__Directions for this task__. Exact copy, no pictures: output each line below as it stands.

_ _ _ _ _ _ _

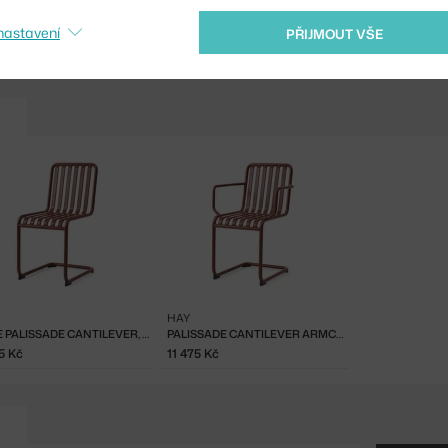
Shopping from the EU?
red
nastavení
PŘIJMOUT VŠE
HAY
ŽIDLE PALISSADE CANTILEVER, IRON RED
PALISSADE CANTILEVER ARMCHAIR, IRON RED
5 Kč
11 475 Kč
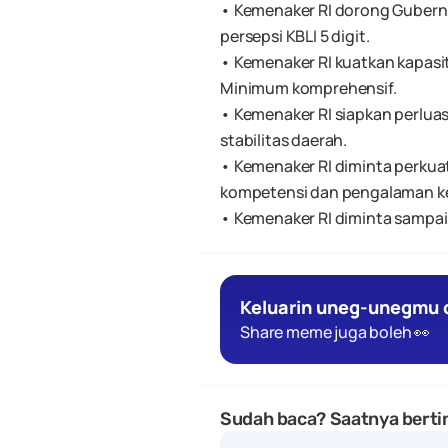
• Kemenaker RI dorong Gubernu
persepsi KBLI 5 digit.
• Kemenaker RI kuatkan kapasi
Minimum komprehensif.
• Kemenaker RI siapkan perlua
stabilitas daerah.
• Kemenaker RI diminta perkua
kompetensi dan pengalaman ker
• Kemenaker RI diminta sampaik
Keluarin uneg-unegmu d
Share meme juga boleh 👀
Sudah baca? Saatnya bertin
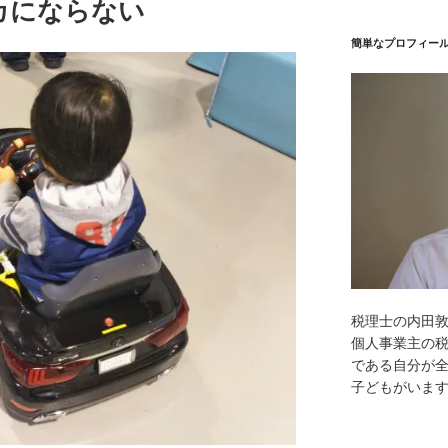
カにならない
簡単なプロフィー
税理士の内田
個人事業主の
である自分が全
子どもがいま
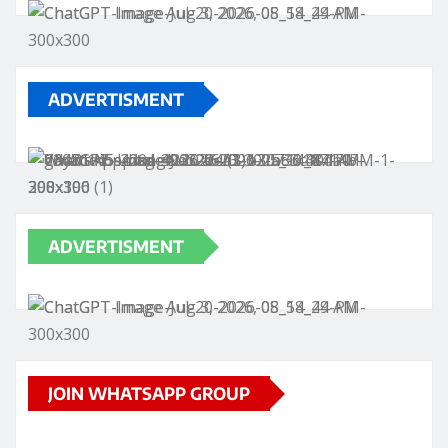
ADVERTISMENT
ADVERTISMENT
JOIN WHATSAPP GROUP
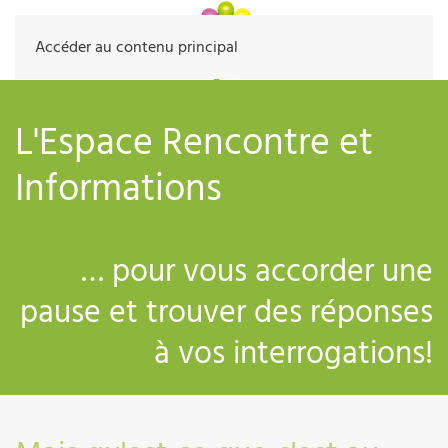
Accéder au contenu principal
L'Espace Rencontre et
Informations
… pour vous accorder une
pause et trouver des réponses
à vos interrogations!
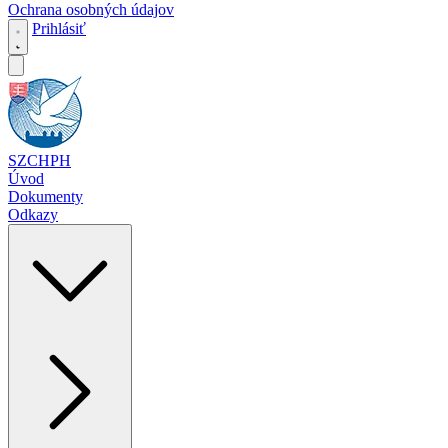
Ochrana osobných údajov
Prihlásiť
SZCHPH
Úvod
Dokumenty
Odkazy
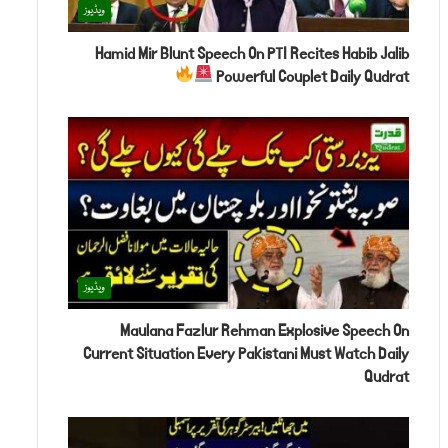
ویڈیوز
Hamid Mir Blunt Speech On PTI Recites Habib Jalib
Powerful Couplet Daily Qudrat
ویڈیوز
Maulana Fazlur Rehman Explosive Speech On
Current Situation Every Pakistani Must Watch Daily
Qudrat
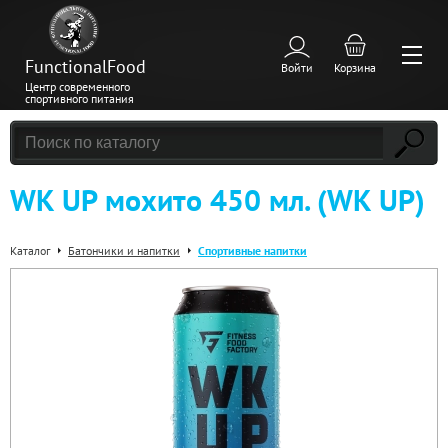
FunctionalFood
Войти
Корзина
Центр современного
спортивного питания
WK UP мохито 450 мл. (WK UP)
Каталог
Батончики и напитки
Спортивные напитки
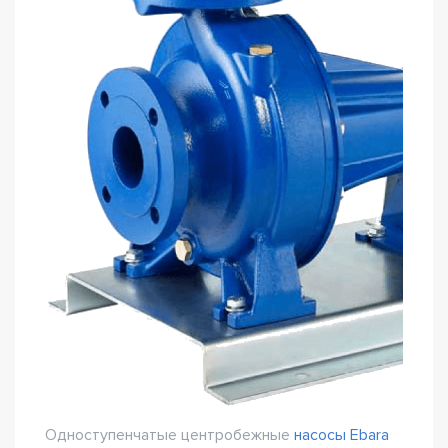
Одноступенчатые центробежные
насосы Ebara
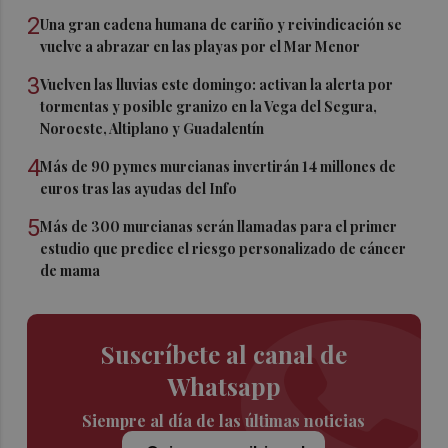
2
Una gran cadena humana de cariño y reivindicación se
vuelve a abrazar en las playas por el Mar Menor
3
Vuelven las lluvias este domingo: activan la alerta por
tormentas y posible granizo en la Vega del Segura,
Noroeste, Altiplano y Guadalentín
4
Más de 90 pymes murcianas invertirán 14 millones de
euros tras las ayudas del Info
5
Más de 300 murcianas serán llamadas para el primer
estudio que predice el riesgo personalizado de cáncer
de mama
Suscríbete al canal de
Whatsapp
Siempre al día de las últimas noticias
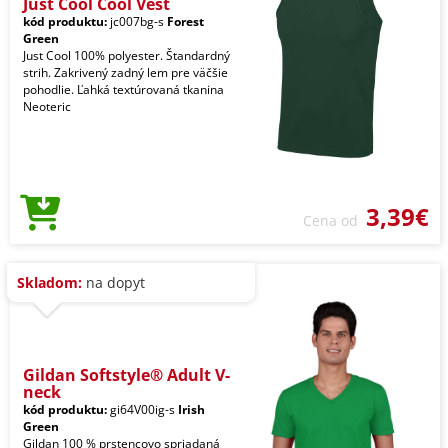
Just Cool Cool Vest
kód produktu:
jc007bg-s
Forest
Green
Just Cool 100% polyester. Štandardný
strih. Zakrivený zadný lem pre väčšie
pohodlie. Ľahká textúrovaná tkanina
Neoteric
3,39€
Cena od
Skladom:
na dopyt
Gildan Softstyle® Adult V-
neck
kód produktu:
gi64V00ig-s
Irish
Green
Gildan 100 % prstencovo spriadaná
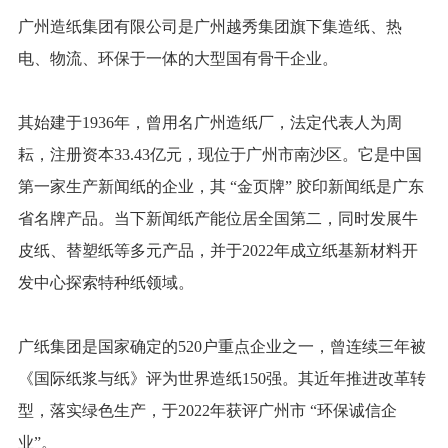
广州造纸集团有限公司是广州越秀集团旗下集造纸、热
电、物流、环保于一体的大型国有骨干企业。
其始建于1936年，曾用名广州造纸厂，法定代表人为周
耘，注册资本33.43亿元，现位于广州市南沙区。它是中国
第一家生产新闻纸的企业，其 “金页牌” 胶印新闻纸是广东
省名牌产品。当下新闻纸产能位居全国第二，同时发展牛
皮纸、替塑纸等多元产品，并于2022年成立纸基新材料开
发中心探索特种纸领域。
广纸集团是国家确定的520户重点企业之一，曾连续三年被
《国际纸浆与纸》评为世界造纸150强。其近年推进改革转
型，落实绿色生产，于2022年获评广州市 “环保诚信企
业”。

_ _ _ _ _ _ _

__Completed exercise__.
Shopping from the EU?
red
nastavení
PŘIJMOUT VŠE
HAY
ŽIDLE PALISSADE CANTILEVER, IRON RED
PALISSADE CANTILEVER ARMCHAIR, IRON RED
5 Kč
11 475 Kč
• Kemenaker RI dorong Gubernu
persepsi KBLI 5 digit.
• Kemenaker RI kuatkan kapasi
Minimum komprehensif.
• Kemenaker RI siapkan perlua
stabilitas daerah.
• Kemenaker RI diminta perkua
kompetensi dan pengalaman ker
• Kemenaker RI diminta sampaik
Keluarin uneg-unegmu d
Share meme juga boleh 👀
Sudah baca? Saatnya bertin
カにならない
簡単なプロフィー
税理士の内田
個人事業主の
である自分が全
子どもがいま
ADVERTISMENT
ADVERTISMENT
JOIN WHATSAPP GROUP
Accéder au contenu principal
L'Espace Rencontre et
Informations
… pour vous accorder une
pause et trouver des réponses
à vos interrogations!
Ochrana osobných údajov
Prihlásiť
SZCHPH
Úvod
Dokumenty
Odkazy
ویڈیوز
Hamid Mir Blunt Speech On PTI Recites Habib Jalib
Powerful Couplet Daily Qudrat
ویڈیوز
Maulana Fazlur Rehman Explosive Speech On
Current Situation Every Pakistani Must Watch Daily
Qudrat
FunctionalFood
Войти
Корзина
Центр современного
спортивного питания
WK UP мохито 450 мл. (WK UP)
Каталог
Батончики и напитки
Спортивные напитки
Одноступенчатые центробежные
насосы Ebara
2
Una gran cadena humana de cariño y reivindicación se
vuelve a abrazar en las playas por el Mar Menor
3
Vuelven las lluvias este domingo: activan la alerta por
tormentas y posible granizo en la Vega del Segura,
Noroeste, Altiplano y Guadalentín
4
Más de 90 pymes murcianas invertirán 14 millones de
euros tras las ayudas del Info
5
Más de 300 murcianas serán llamadas para el primer
estudio que predice el riesgo personalizado de cáncer
de mama
Suscríbete al canal de
Whatsapp
Siempre al día de las últimas noticias
Just Cool Cool Vest
kód produktu:
jc007bg-s
Forest
Green
Just Cool 100% polyester. Štandardný
strih. Zakrivený zadný lem pre väčšie
pohodlie. Ľahká textúrovaná tkanina
Neoteric
3,39€
Cena od
Skladom:
na dopyt
Gildan Softstyle® Adult V-
neck
kód produktu:
gi64V00ig-s
Irish
Green
Gildan 100 % prstencovo spriadaná
广州造纸集团有限公司是广州越秀集团旗下集造纸、热
电、物流、环保于一体的大型国有骨干企业。
其始建于1936年，曾用名广州造纸厂，法定代表人为周
耘，注册资本33.43亿元，现位于广州市南沙区。它是中国
第一家生产新闻纸的企业，其 “金页牌” 胶印新闻纸是广东
省名牌产品。当下新闻纸产能位居全国第二，同时发展牛
皮纸、替塑纸等多元产品，并于2022年成立纸基新材料开
发中心探索特种纸领域。
广纸集团是国家确定的520户重点企业之一，曾连续三年被
《国际纸浆与纸》评为世界造纸150强。其近年推进改革转
型，落实绿色生产，于2022年获评广州市 “环保诚信企
业”。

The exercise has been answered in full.